§ **Requirement**
Reproduce, from the lines below, exactly the stretch that begins at the line containing "Nachricht senden (392, 249)" and ends at the line containing "Partnersuche (526, 63)", both included.

*** Data for this exercise Section Begins ***

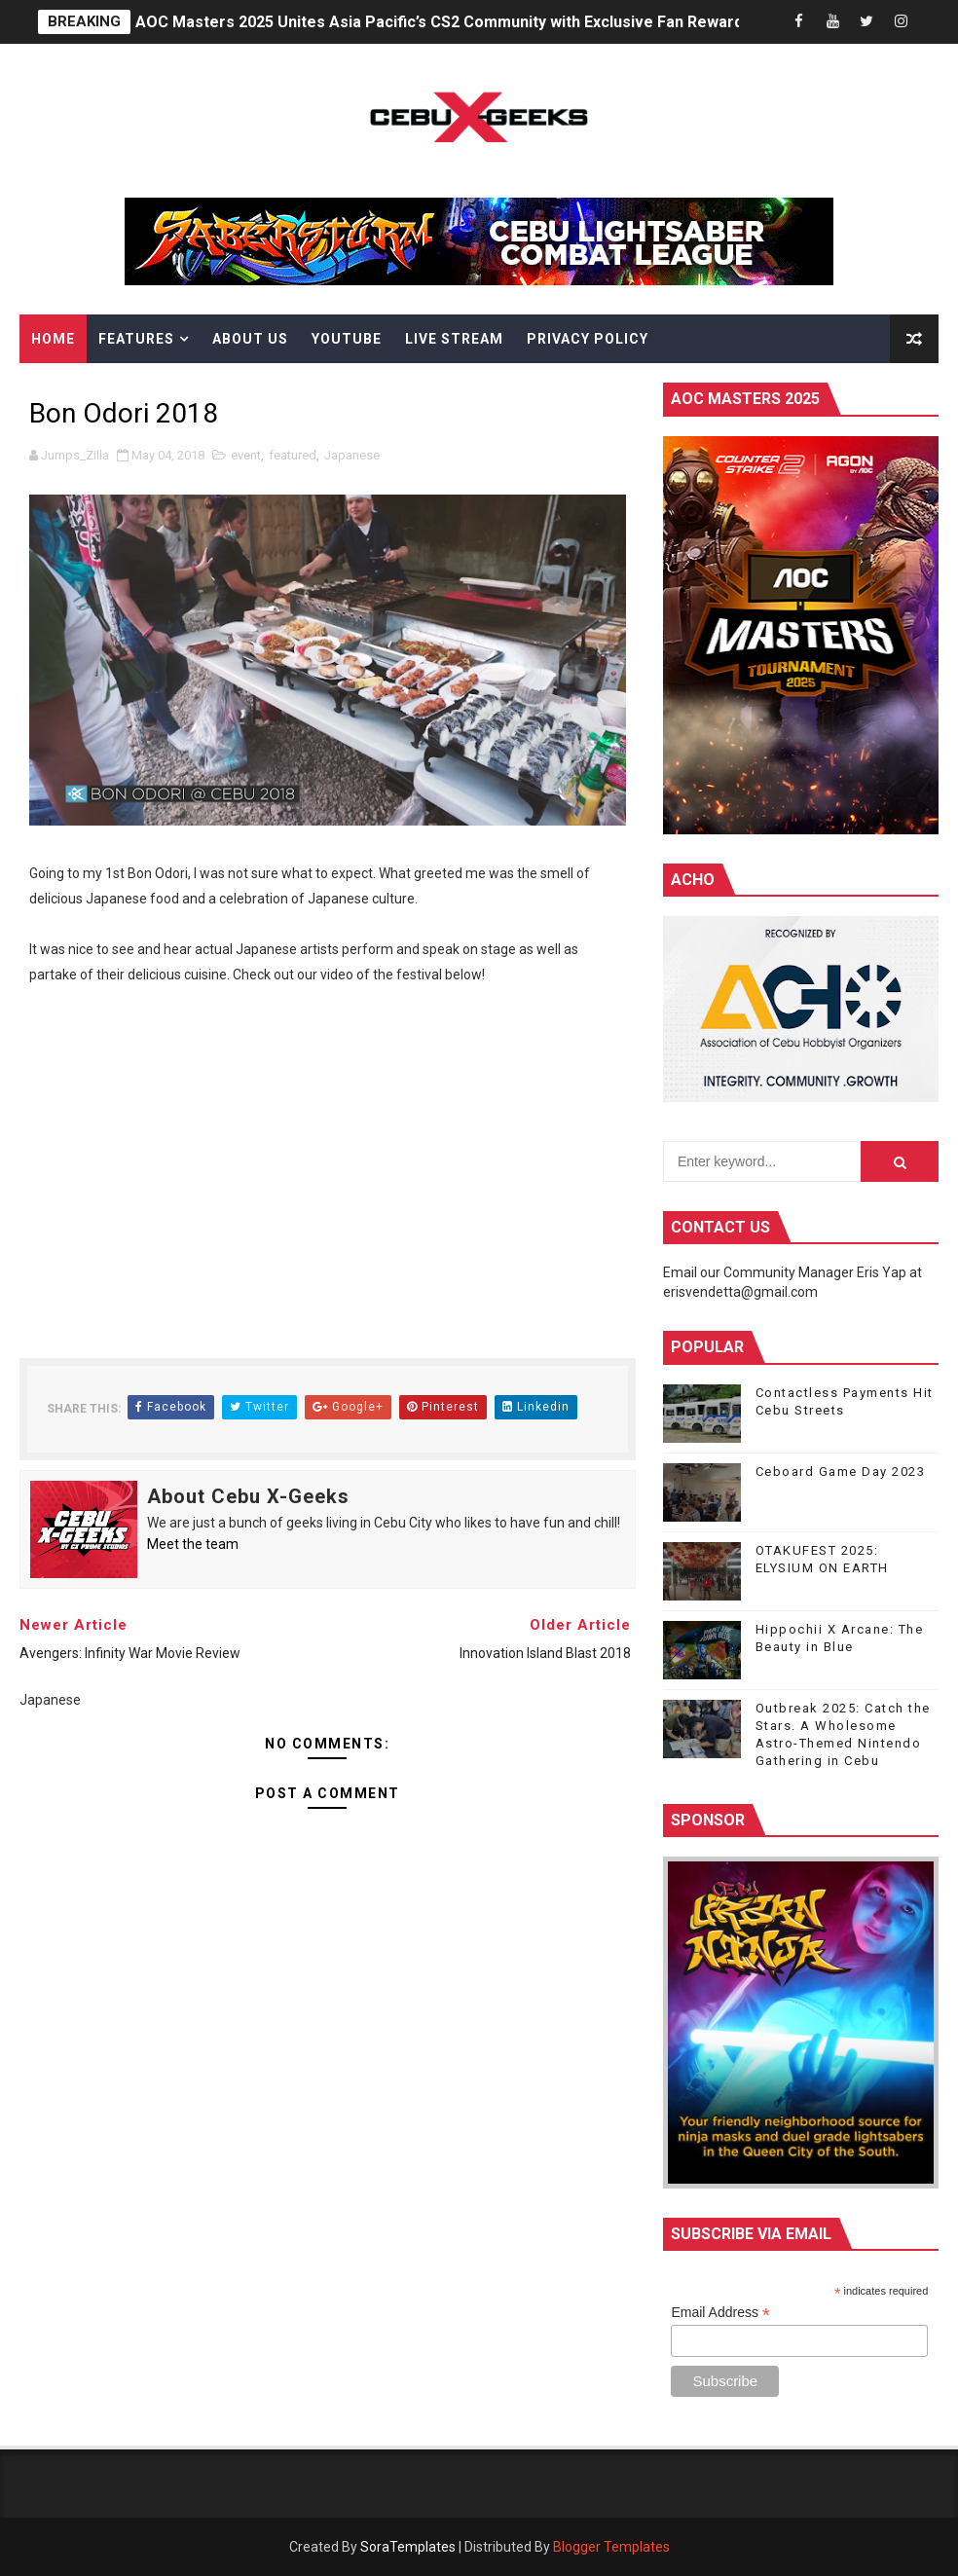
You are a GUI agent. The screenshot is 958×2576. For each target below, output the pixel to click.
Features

*** Data for this exercise Section Ends ***
*** Data for this exercise Section Begins ***

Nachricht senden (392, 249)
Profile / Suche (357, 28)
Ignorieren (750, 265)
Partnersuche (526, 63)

*** Data for this exercise Section Ends ***
*** Data for this exercise Section Begins ***

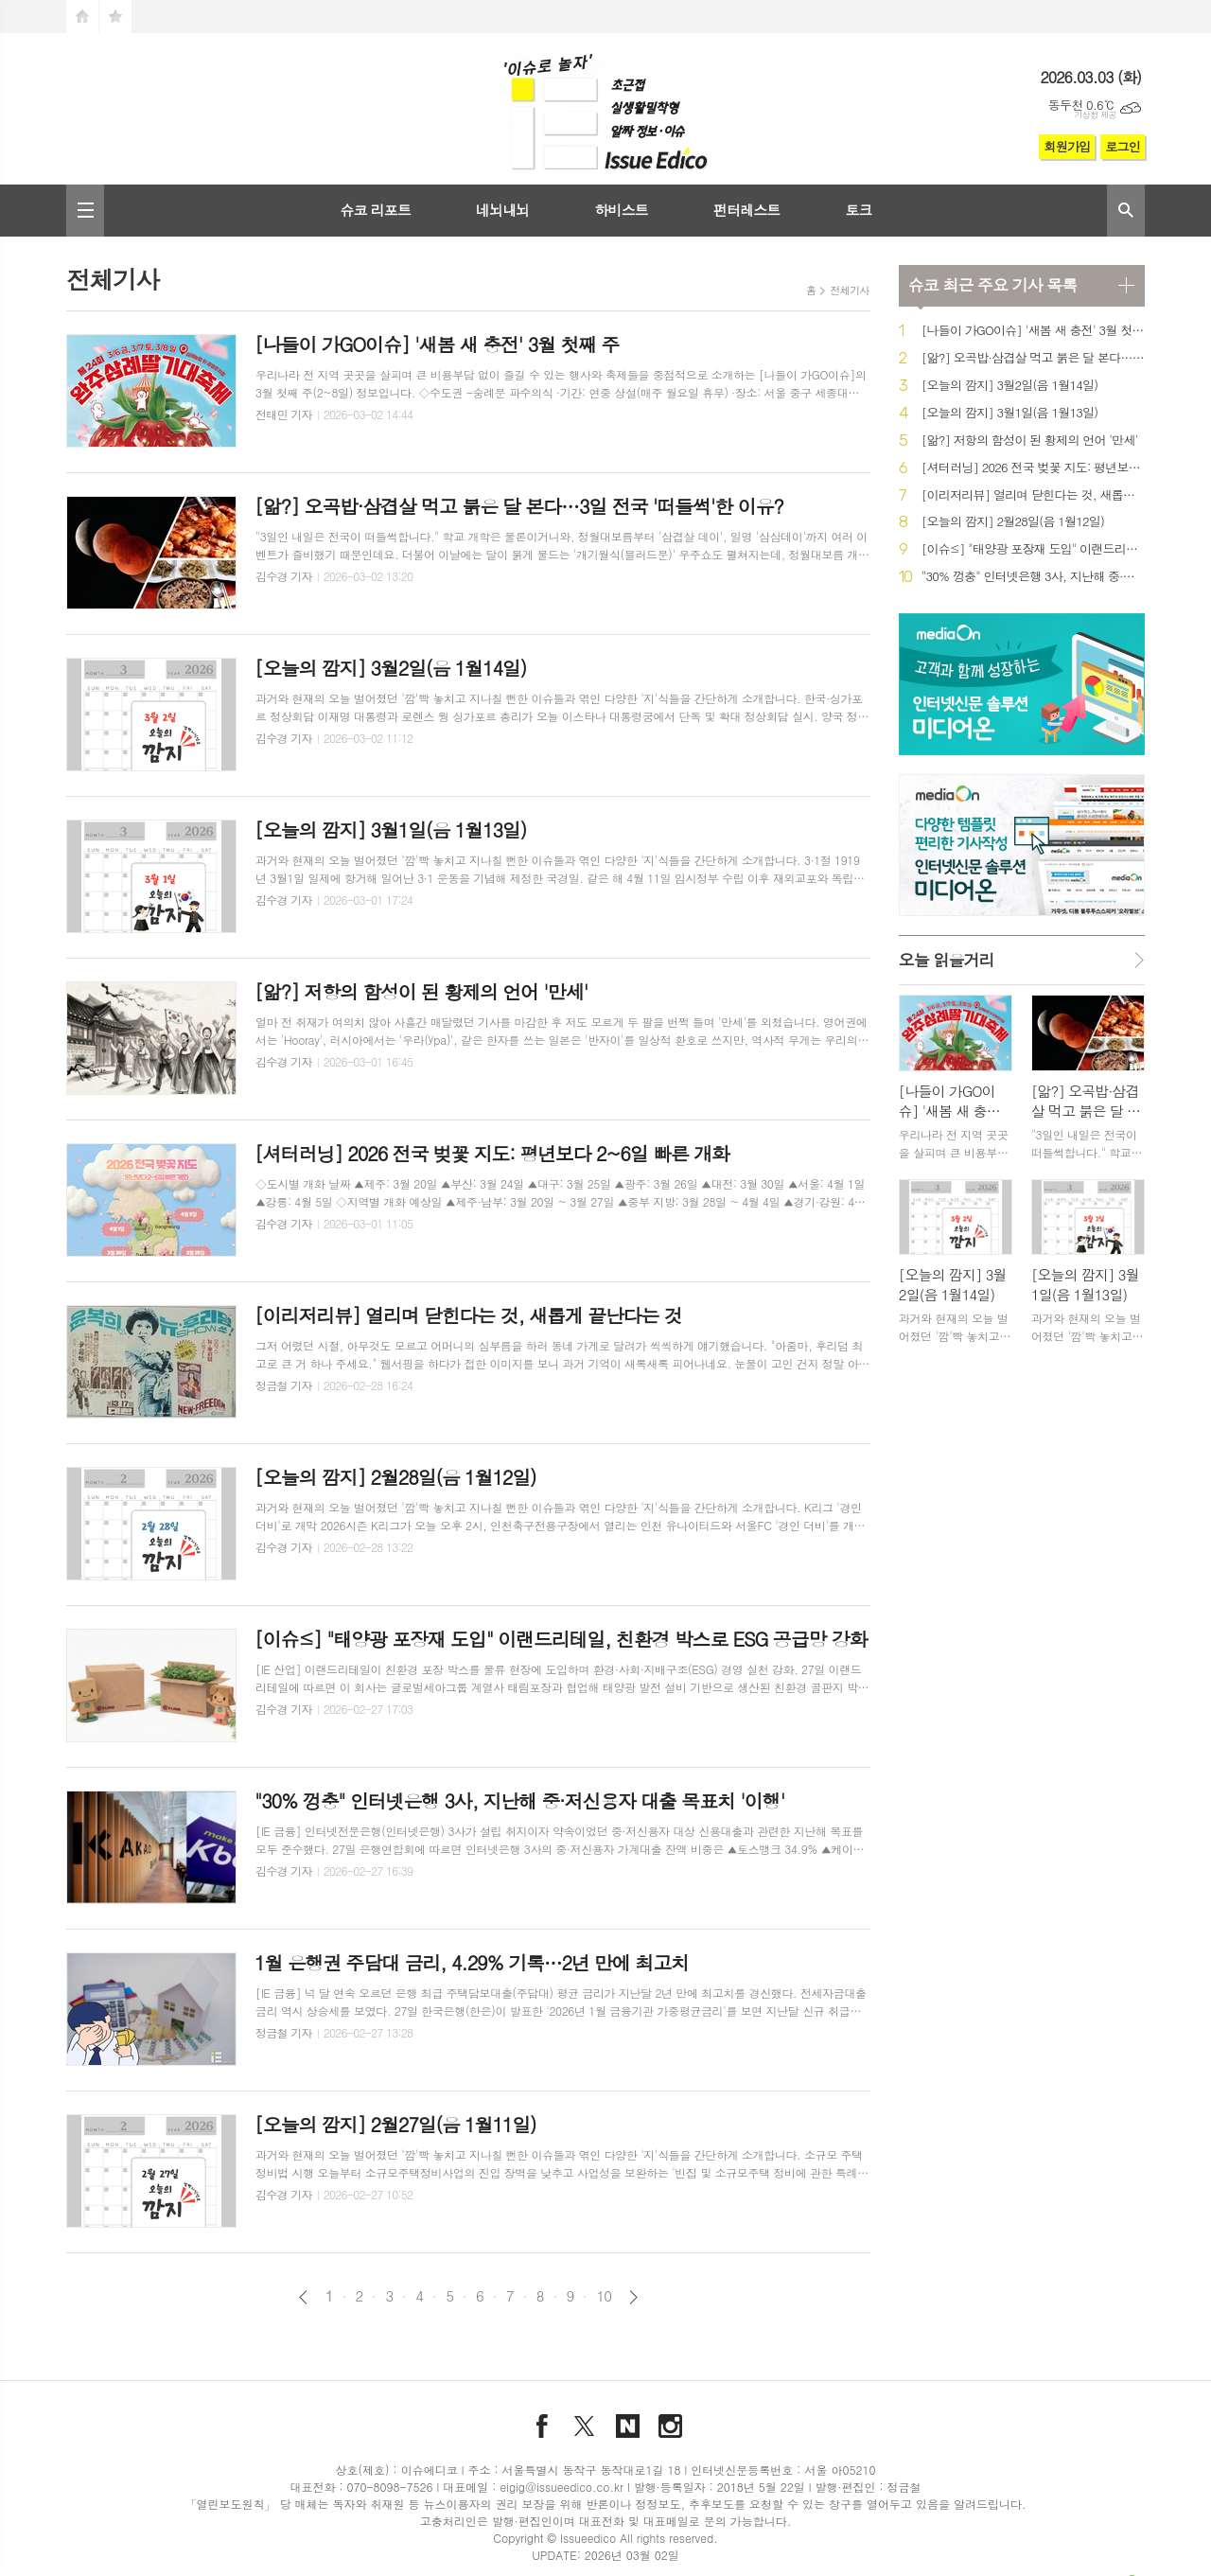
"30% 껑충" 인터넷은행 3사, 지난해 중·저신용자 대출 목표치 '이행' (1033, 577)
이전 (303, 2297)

*** Data for this exercise Section Ends ***

§ **Answer to this problem**
Nachricht senden (392, 249)
Profile / Suche (357, 28)
Ignorieren (750, 265)
Partnersuche (526, 63)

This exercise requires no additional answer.